He also said the company was saving $2 million by selling Fred Meyer kitchen gadgets in all its stores, instead of going to outside suppliers to stock Kroger-bannered supermarkets.
The money Kroger saves, Pichler said, will help it retire debt. His goal, he added, is to reduce debt to twice the annual cash flow. "We will use free cash flow to reduce debt," he said. "This is a skill we possess."
Pichler said he did not expect the competitive environment to be different this year: "It'll be the same as it was in the last five years -- no better, no worse."
But he pointed out that Kroger's stores have been able to "withstand the entry of supercenters" in their markets.
"Within two to three years, sometimes four years, sales return to presupercenter levels," he said.
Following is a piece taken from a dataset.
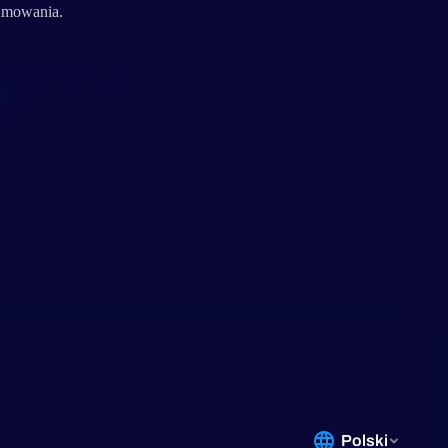
sumowania.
He attributed this survival rate to the company's basic format. "Our neighborhood locations save time and travel," Pichler said. "They make it easy to shop." He also cited Kroger's wide variety of items as well as its "world-class perishables."
W. Rodney McMullen, Kroger executive vice president and chief financial officer, told the conference "all capital investments must earn more than 11% to 13%," a figure that varies according to the project's risk. Once begun, all capital projects are subject to a quarterly re-analysis to ensure they meet these estimates.
He also said the company evaluates every merger opportunity the way it analyzes capital projects. "We ask ourselves, 'Can we add value to shareholder investment?"'
Also tied to shareholder results is a new incentive bonus system created last year for managers. The bonus does not come into effect until the company reaches 16% to 18% growth in earnings per share.